One-Cycle Policy (Super-Convergence)
Learning rate schedule that first ramps up the LR (warmup) and then decreases it to a very low value – enables training in a fraction of the usual epochs.
One-cycle policy combines aggressive warmup with cosine decay and inverse momentum – enables "super-convergence" with up to 10x fewer epochs.
Explanation
The LR rises linearly to the maximum, then falls via cosine decay. Simultaneously, momentum is varied inversely. Result: super-convergence – up to 10x faster training.
Marketing Relevance
Especially effective for fine-tuning and classification. Fastai has implemented one-cycle as the default schedule.
Common Pitfalls
Maximum LR must be determined with LR finder. Not optimal for all tasks.
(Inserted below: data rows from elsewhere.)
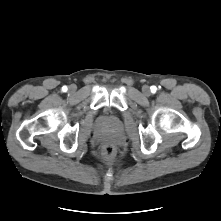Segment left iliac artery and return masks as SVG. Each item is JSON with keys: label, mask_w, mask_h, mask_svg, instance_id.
<instances>
[{"label": "left iliac artery", "mask_w": 221, "mask_h": 221, "mask_svg": "<svg viewBox=\"0 0 221 221\" xmlns=\"http://www.w3.org/2000/svg\"><path fill=\"white\" fill-rule=\"evenodd\" d=\"M150 88H151V92H152V93L156 92V89H157V88H156L155 86H152V87H150Z\"/></svg>", "instance_id": "44dca946"}]
</instances>
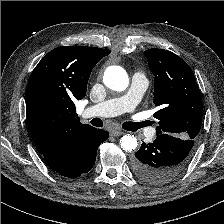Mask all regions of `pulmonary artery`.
<instances>
[{
	"instance_id": "e3ab8cb5",
	"label": "pulmonary artery",
	"mask_w": 224,
	"mask_h": 224,
	"mask_svg": "<svg viewBox=\"0 0 224 224\" xmlns=\"http://www.w3.org/2000/svg\"><path fill=\"white\" fill-rule=\"evenodd\" d=\"M147 86V77L141 72H136L132 76L131 84L126 94L86 107L82 111V117H113L133 112L147 89ZM151 132L154 133V129H151Z\"/></svg>"
}]
</instances>
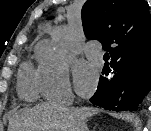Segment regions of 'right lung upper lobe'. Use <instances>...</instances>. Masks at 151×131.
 I'll use <instances>...</instances> for the list:
<instances>
[{"label":"right lung upper lobe","instance_id":"obj_1","mask_svg":"<svg viewBox=\"0 0 151 131\" xmlns=\"http://www.w3.org/2000/svg\"><path fill=\"white\" fill-rule=\"evenodd\" d=\"M81 15L86 37L108 48L111 65L151 62V14L145 0H87Z\"/></svg>","mask_w":151,"mask_h":131}]
</instances>
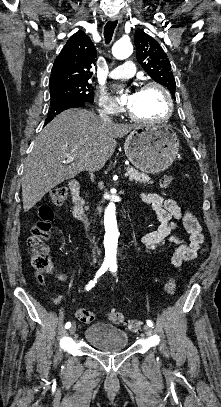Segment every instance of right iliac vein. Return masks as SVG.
<instances>
[{
	"label": "right iliac vein",
	"instance_id": "63e3f726",
	"mask_svg": "<svg viewBox=\"0 0 221 407\" xmlns=\"http://www.w3.org/2000/svg\"><path fill=\"white\" fill-rule=\"evenodd\" d=\"M75 331H76V325L73 324V325L70 327V329H69V334H70V335H74V334H75Z\"/></svg>",
	"mask_w": 221,
	"mask_h": 407
}]
</instances>
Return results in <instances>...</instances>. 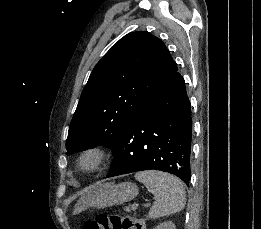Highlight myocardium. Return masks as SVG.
I'll list each match as a JSON object with an SVG mask.
<instances>
[{"mask_svg":"<svg viewBox=\"0 0 261 229\" xmlns=\"http://www.w3.org/2000/svg\"><path fill=\"white\" fill-rule=\"evenodd\" d=\"M106 149L98 144L83 148L76 160V166L85 173H92L100 169L107 159Z\"/></svg>","mask_w":261,"mask_h":229,"instance_id":"f54148a6","label":"myocardium"}]
</instances>
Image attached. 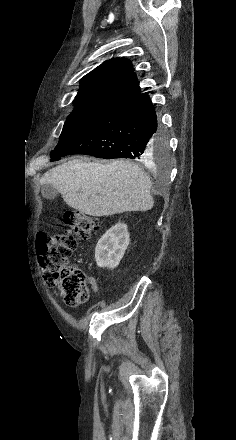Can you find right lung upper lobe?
Masks as SVG:
<instances>
[{
    "instance_id": "cb5924a9",
    "label": "right lung upper lobe",
    "mask_w": 236,
    "mask_h": 440,
    "mask_svg": "<svg viewBox=\"0 0 236 440\" xmlns=\"http://www.w3.org/2000/svg\"><path fill=\"white\" fill-rule=\"evenodd\" d=\"M141 93L131 61L112 58L82 78L74 103H93L115 108Z\"/></svg>"
}]
</instances>
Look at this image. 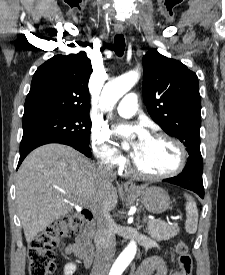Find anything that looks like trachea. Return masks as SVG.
<instances>
[{
    "label": "trachea",
    "mask_w": 225,
    "mask_h": 275,
    "mask_svg": "<svg viewBox=\"0 0 225 275\" xmlns=\"http://www.w3.org/2000/svg\"><path fill=\"white\" fill-rule=\"evenodd\" d=\"M125 50V39L122 34H118L114 38V51L117 56L121 57Z\"/></svg>",
    "instance_id": "obj_1"
}]
</instances>
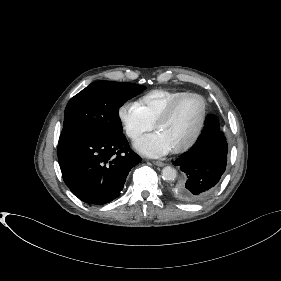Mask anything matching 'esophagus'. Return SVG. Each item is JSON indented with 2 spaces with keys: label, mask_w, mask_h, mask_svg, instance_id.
<instances>
[{
  "label": "esophagus",
  "mask_w": 281,
  "mask_h": 281,
  "mask_svg": "<svg viewBox=\"0 0 281 281\" xmlns=\"http://www.w3.org/2000/svg\"><path fill=\"white\" fill-rule=\"evenodd\" d=\"M153 164L158 166V167H162V166L165 165L162 161H153Z\"/></svg>",
  "instance_id": "34e87169"
}]
</instances>
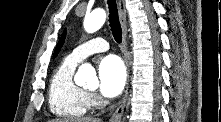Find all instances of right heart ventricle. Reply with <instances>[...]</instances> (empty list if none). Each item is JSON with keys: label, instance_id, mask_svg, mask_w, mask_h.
<instances>
[{"label": "right heart ventricle", "instance_id": "right-heart-ventricle-1", "mask_svg": "<svg viewBox=\"0 0 221 122\" xmlns=\"http://www.w3.org/2000/svg\"><path fill=\"white\" fill-rule=\"evenodd\" d=\"M78 62L65 58L54 71L48 88V102L53 114L61 117H81L91 108L88 94L74 81Z\"/></svg>", "mask_w": 221, "mask_h": 122}]
</instances>
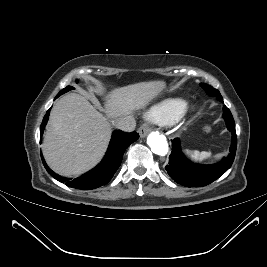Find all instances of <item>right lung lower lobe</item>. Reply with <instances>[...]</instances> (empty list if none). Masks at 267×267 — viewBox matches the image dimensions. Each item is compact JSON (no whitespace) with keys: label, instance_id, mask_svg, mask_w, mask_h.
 <instances>
[{"label":"right lung lower lobe","instance_id":"right-lung-lower-lobe-1","mask_svg":"<svg viewBox=\"0 0 267 267\" xmlns=\"http://www.w3.org/2000/svg\"><path fill=\"white\" fill-rule=\"evenodd\" d=\"M60 96L58 94L56 98ZM51 109V108H50ZM50 109L44 116L43 122L40 128V138L43 134L45 125L49 118ZM139 138V134L136 132L126 133L120 130H116L112 134V138L104 159L94 169L82 175L81 177L70 179L64 178L55 174L46 164L42 157L43 164L48 173L60 182H65L67 186L76 189H95L104 184H107L115 172L119 168L124 151L126 148Z\"/></svg>","mask_w":267,"mask_h":267}]
</instances>
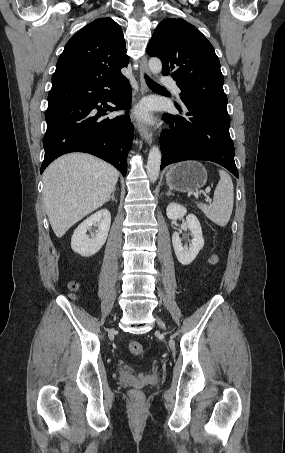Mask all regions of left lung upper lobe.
I'll use <instances>...</instances> for the list:
<instances>
[{
  "mask_svg": "<svg viewBox=\"0 0 285 453\" xmlns=\"http://www.w3.org/2000/svg\"><path fill=\"white\" fill-rule=\"evenodd\" d=\"M147 53L161 59L162 73L176 80L183 103L197 100L227 105L219 59L211 43L190 23L181 18L164 19L153 33Z\"/></svg>",
  "mask_w": 285,
  "mask_h": 453,
  "instance_id": "5c2ea615",
  "label": "left lung upper lobe"
}]
</instances>
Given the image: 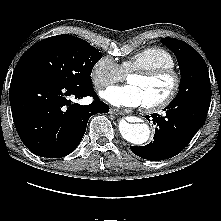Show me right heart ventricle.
<instances>
[{"label": "right heart ventricle", "instance_id": "1", "mask_svg": "<svg viewBox=\"0 0 221 221\" xmlns=\"http://www.w3.org/2000/svg\"><path fill=\"white\" fill-rule=\"evenodd\" d=\"M175 59L172 54L164 48L152 46L142 49L126 60L120 67L124 74L137 69H153L158 67H175Z\"/></svg>", "mask_w": 221, "mask_h": 221}]
</instances>
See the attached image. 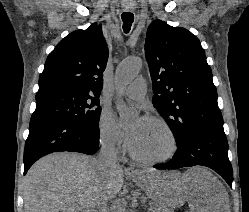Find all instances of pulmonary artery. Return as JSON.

Less common for LLM pre-training than warmup + cosine.
Origin & History
Leslie Smith (2018) discovered super-convergence: certain LR schedules enable much faster training. Fast.ai (Jeremy Howard) popularized the method and made it the default schedule in the Fastai library.
Comparisons & Differences
One-Cycle Policy (Super-Convergence) vs. Cosine Annealing
Cosine annealing only decreases the LR; one-cycle first increases it (warmup phase) and also varies momentum – more aggressive but often faster.
One-Cycle Policy (Super-Convergence) vs. Warmup + Linear Decay
Warmup+decay is more conservative; one-cycle uses higher peak LR and inverse momentum for faster convergence.